Another good news comes from the energy saving itself.
While the cables and ports we have today need to convert AC power from the power grid to direct current (DC), USB-PD reduces power consumption by delivering direct current at the voltage needed to the connected device, saving energy.
in decreasing heat loss
USB Power Delivery May Be Better Than Qualcomm Quick Charge
Another peculiarity of this technology is its reversibility.
If you connect a low-charging smartphone to a notebook using USB-PD, for example, the notebook will recharge the smartphone.
But if the battery of the notebook runs out, the smartphone who can recharge the notebook.
It is also possible, for example, for a monitor to recharge a notebook to which it is connected.
Finally, it is clear that USB-PD is a "jack of all trades" since it is still a data connection port, but also high in power.
To ensure safety, it optimizes power management across multiple peripherals, allowing each device to receive only the power it needs and get more power when needed for a given application.
And where does the USB-PD already used?
Although it is not super popular yet, you may have seen some devices working with USB-PD.
A good example is Google's Pixel 2 and 3, or Apple's newest MacBooks, as well as Chromebooks.
If you notice, they still use chargers and power supplies, but always with a USB-C cable at both ends.

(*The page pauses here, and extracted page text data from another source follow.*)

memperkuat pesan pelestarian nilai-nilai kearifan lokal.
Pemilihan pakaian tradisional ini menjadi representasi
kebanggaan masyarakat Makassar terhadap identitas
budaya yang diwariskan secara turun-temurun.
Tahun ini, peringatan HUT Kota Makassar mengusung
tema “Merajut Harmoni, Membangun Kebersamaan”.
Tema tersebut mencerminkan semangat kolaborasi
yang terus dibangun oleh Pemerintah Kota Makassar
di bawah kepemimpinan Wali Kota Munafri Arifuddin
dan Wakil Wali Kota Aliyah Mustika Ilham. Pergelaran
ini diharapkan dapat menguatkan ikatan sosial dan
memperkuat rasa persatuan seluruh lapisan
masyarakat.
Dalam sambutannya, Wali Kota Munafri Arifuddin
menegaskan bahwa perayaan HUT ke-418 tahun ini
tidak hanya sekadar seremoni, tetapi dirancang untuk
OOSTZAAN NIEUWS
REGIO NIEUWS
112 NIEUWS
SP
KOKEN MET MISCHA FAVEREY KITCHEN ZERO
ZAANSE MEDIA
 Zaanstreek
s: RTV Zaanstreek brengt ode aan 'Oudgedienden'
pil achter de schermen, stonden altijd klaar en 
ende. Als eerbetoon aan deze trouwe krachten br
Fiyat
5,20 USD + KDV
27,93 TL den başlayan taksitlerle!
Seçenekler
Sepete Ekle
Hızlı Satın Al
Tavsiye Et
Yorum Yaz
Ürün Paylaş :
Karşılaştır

Even the newest iPhones have USB-PD support, although they need a cable that is USB-C / Lightning.
Other famous handsets with the technology are the Essential Phone and even the Galaxy S9 and Galaxy S8, which although Quick Charge, are also USB-PD compatible.
Many gadgets are already coming out with this double bracket.

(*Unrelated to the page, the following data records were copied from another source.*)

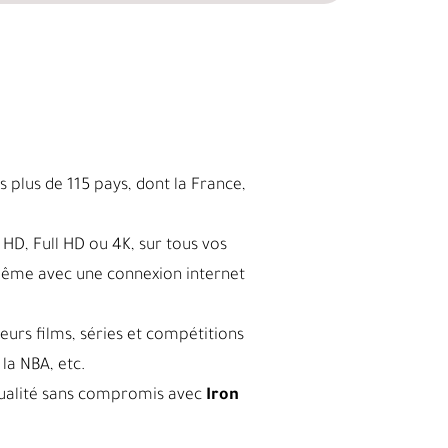
 plus de 115 pays, dont la France,
HD, Full HD ou 4K, sur tous vos
même avec une connexion internet
leurs films, séries et compétitions
la NBA, etc.
a qualité sans compromis avec
Iron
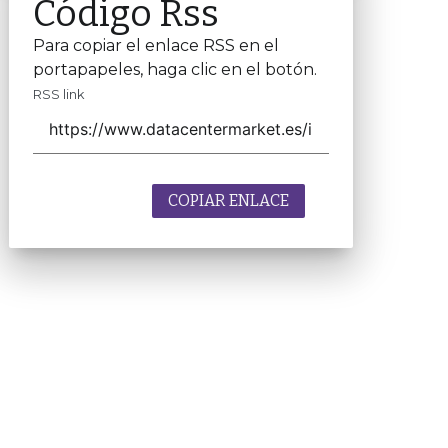
Código Rss
Para copiar el enlace RSS en el
portapapeles, haga clic en el botón.
RSS link
COPIAR ENLACE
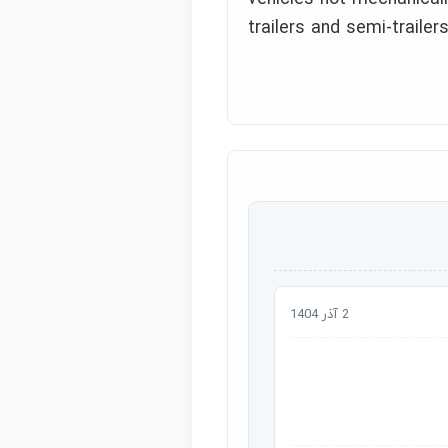
trailers and semi-trailers
2 آذر 1404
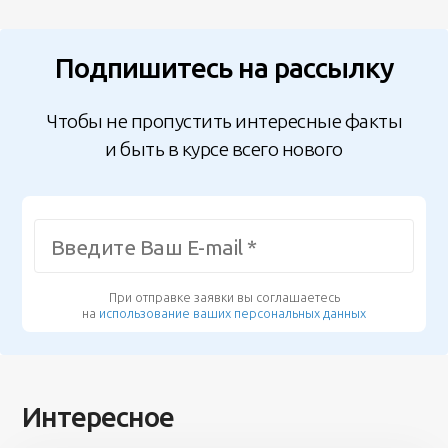
Подпишитесь на рассылку
Чтобы не пропустить интересные факты
и быть в курсе всего нового
При отправке заявки вы соглашаетесь
на
использование ваших персональных данных
Интересное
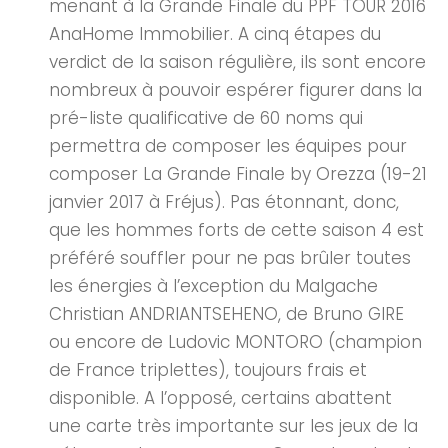
menant à la Grande Finale du PPF TOUR 2016
AnaHome Immobilier. A cinq étapes du
verdict de la saison régulière, ils sont encore
nombreux à pouvoir espérer figurer dans la
pré-liste qualificative de 60 noms qui
permettra de composer les équipes pour
composer La Grande Finale by Orezza (19-21
janvier 2017 à Fréjus). Pas étonnant, donc,
que les hommes forts de cette saison 4 est
préféré souffler pour ne pas brûler toutes
les énergies à l’exception du Malgache
Christian ANDRIANTSEHENO, de Bruno GIRE
ou encore de Ludovic MONTORO (champion
de France triplettes), toujours frais et
disponible. A l’opposé, certains abattent
une carte très importante sur les jeux de la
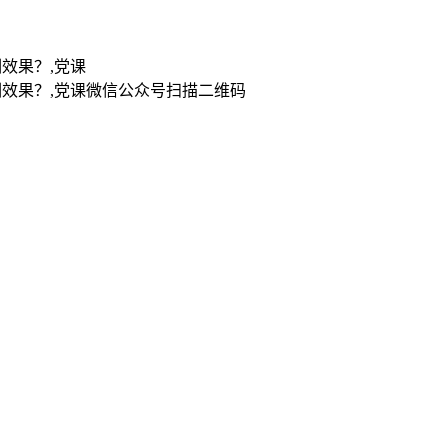
扫描二维码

This brings one more advantage, that the unification of several connection models.
In the case of a new MacBook, all of its connections are USB-C, and the market is slowly adapting, offering USB-C external hard drives, USB-C monitors, USB-C printers and other accessories, eliminating the need of several different cables such as HDMI, USB 3.0, microUSB and others.
There is a competitor
Although more niche, specifically in the smartphone world, we have Qualcomm's Quick Charge presence as a major competitor, preventing USB-PD from spreading further into one of the most popular markets.
It takes Qualcomm chips for Quick Charge to work, and that leaves this other fast charging technology stuck to portable gadgets like smartphones and at most computers.
But precisely in this area where USB-PD could run wild, it loses a lot of ground as Qualcomm dominates Android smartphones in the market.
Starting with Android Nougat 7, Google has put a strong recommendation on its documents for manufacturers not to use proprietary standards like Quick Charge.
Although no one has heard much about it, some devices already have both formats.
Do you think USB-PD will still be the standard one day?